Collected data
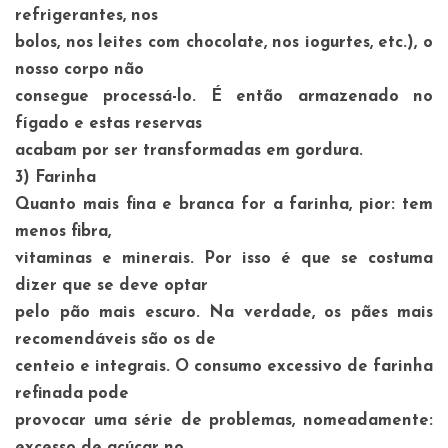
refrigerantes, nos
bolos, nos leites com chocolate, nos iogurtes, etc.), o
nosso corpo não
consegue processá-lo. É então armazenado no
fígado e estas reservas
acabam por ser transformadas em gordura.
3)
Farinha
Quanto mais fina e branca for a farinha, pior: tem
menos fibra,
vitaminas e minerais. Por isso é que se costuma
dizer que se deve optar
pelo pão mais escuro. Na verdade, os pães mais
recomendáveis são os de
centeio e integrais. O consumo excessivo de farinha
refinada pode
provocar uma série de problemas, nomeadamente:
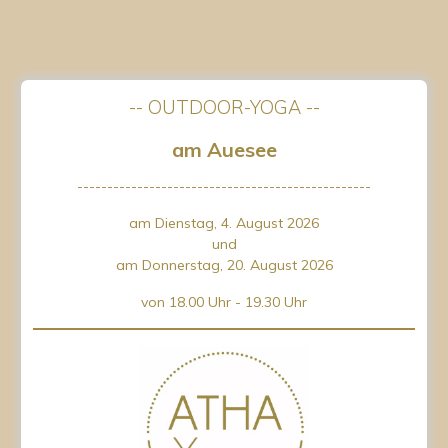
-- OUTDOOR-YOGA --
am Auesee
-------------------------------------------------
am Dienstag, 4. August 2026
und
am Donnerstag, 20. August 2026
von 18.00 Uhr - 19.30 Uhr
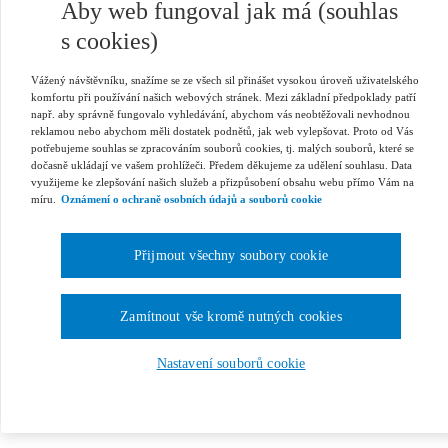
Aby web fungoval jak má (souhlas
s cookies)
Vážený návštěvníku, snažíme se ze všech sil přinášet vysokou úroveň uživatelského
komfortu při používání našich webových stránek. Mezi základní předpoklady patří
např. aby správně fungovalo vyhledávání, abychom vás neobtěžovali nevhodnou
reklamou nebo abychom měli dostatek podnětů, jak web vylepšovat. Proto od Vás
potřebujeme souhlas se zpracováním souborů cookies, tj. malých souborů, které se
dočasně ukládají ve vašem prohlížeči. Předem děkujeme za udělení souhlasu. Data
využijeme ke zlepšování našich služeb a přizpůsobení obsahu webu přímo Vám na
míru.
Oznámení o ochraně osobních údajů a souborů cookie
Přijmout všechny soubory cookie
Zamítnout vše kromě nutných cookies
Nastavení souborů cookie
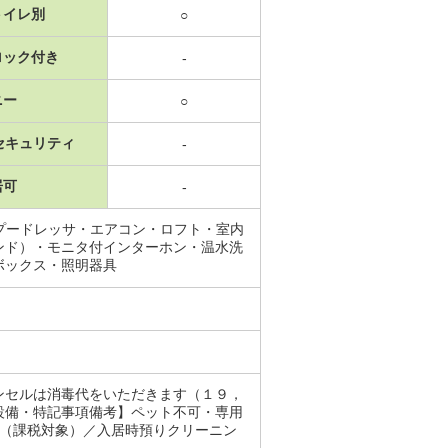
トイレ別
○
ロック付き
-
ニー
○
セキュリティ
-
居可
-
プードレッサ・エアコン・ロフト・室内
ンド）・モニタ付インターホン・温水洗
ボックス・照明器具
ンセルは消毒代をいただきます（１９，
設備・特記事項備考】ペット不可・専用
Ｂ（課税対象）／入居時預りクリーニン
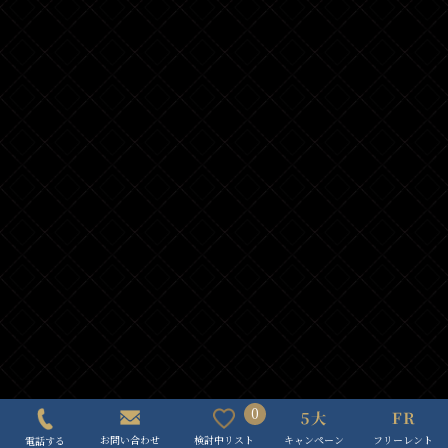
0
キャンペーン
フリーレント
検討中リスト
お問い合わせ
電話する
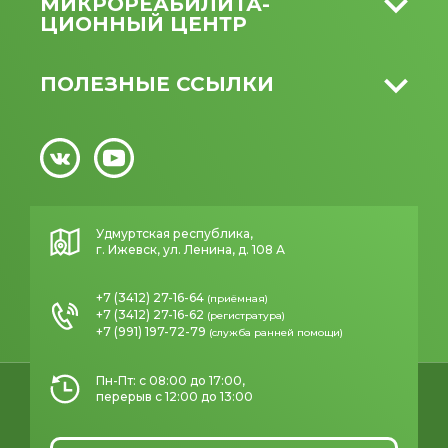
МИКРО­РЕАБИЛИТА­
ЦИОННЫЙ ЦЕНТР
ПОЛЕЗНЫЕ ССЫЛКИ
Удмуртская республика,
г. Ижевск, ул. Ленина, д. 108 А
+7 (3412) 27-16-64
(приёмная)
+7 (3412) 27-16-62
(регистратура)
+7 (991) 197-72-79
(служба ранней помощи)
Пн-Пт: с 08:00 до 17:00,
перерыв с 12:00 до 13:00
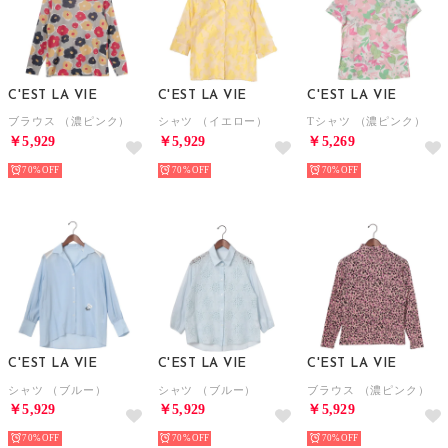
C'EST LA VIE
C'EST LA VIE
C'EST LA VIE
ブラウス （濃ピンク）
シャツ （イエロー）
Tシャツ （濃ピンク）
￥5,929
￥5,929
￥5,269
70%
70%
70%
C'EST LA VIE
C'EST LA VIE
C'EST LA VIE
シャツ （ブルー）
シャツ （ブルー）
ブラウス （濃ピンク）
￥5,929
￥5,929
￥5,929
70%
70%
70%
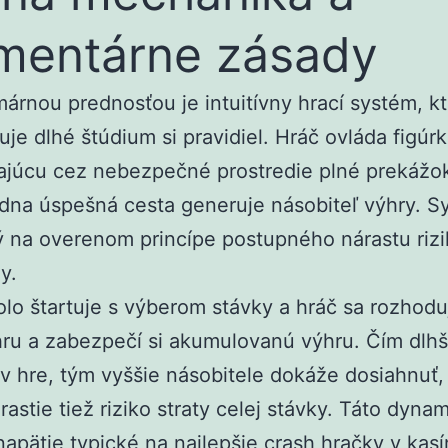
mentárne zásady
márnou prednosťou je intuitívny hrací systém, k
je dlhé štúdium si pravidiel. Hráč ovláda figúr
ajúcu cez nebezpečné prostredie plné prekážok
dna úspešná cesta generuje násobiteľ výhry. S
 na overenom princípe postupného nárastu riz
y.
lo štartuje s výberom stávky a hráč sa rozhodu
hru a zabezpečí si akumulovanú výhru. Čím dlhš
v hre, tým vyššie násobitele dokáže dosiahnuť,
rastie tiež riziko straty celej stávky. Táto dyna
napätie typické na najlepšie crash hračky v kas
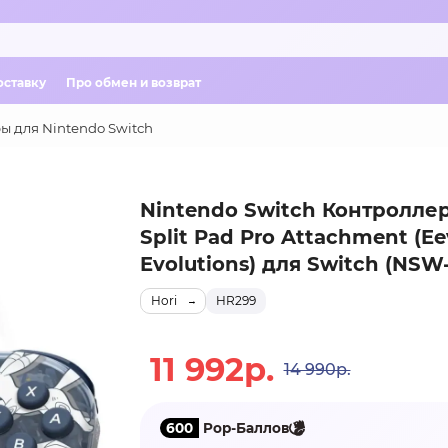
оставку
Про обмен и возврат
ы для Nintendo Switch
Nintendo Switch Контроллер
Split Pad Pro Attachment (E
Evolutions) для Switch (NSW
Hori
HR299
11 992р.
14 990р.
600
Pop-Баллов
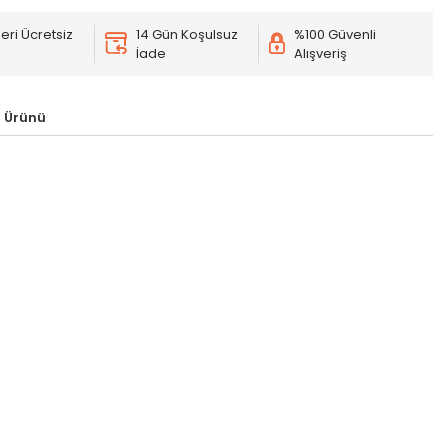
eri Ücretsiz
14 Gün Koşulsuz
%100 Güvenli
İade
Alışveriş
 Ürünü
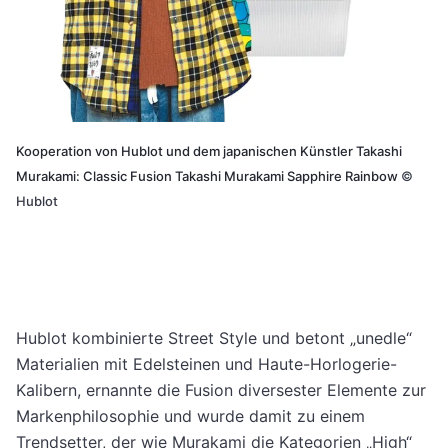
Kooperation von Hublot und dem japanischen Künstler Takashi
Murakami: Classic Fusion Takashi Murakami Sapphire Rainbow
©
Hublot
Hublot kombinierte Street Style und betont „unedle“
Materialien mit Edelsteinen und Haute-Horlogerie-
Kalibern, ernannte die Fusion diversester Elemente zur
Markenphilosophie und wurde damit zu einem
Trendsetter, der wie Murakami die Kategorien „High“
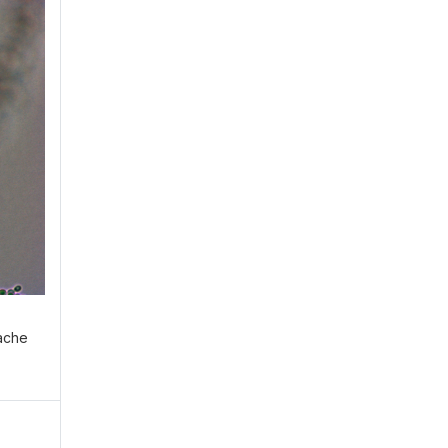
ühren?
E
fache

YOUR GOAL ▸ Wherever a line of the records above contains the string "Takashi", copy that line out.

OUTPUT ▸
Kooperation von Hublot und dem japanischen Künstler Takashi
Murakami: Classic Fusion Takashi Murakami Sapphire Rainbow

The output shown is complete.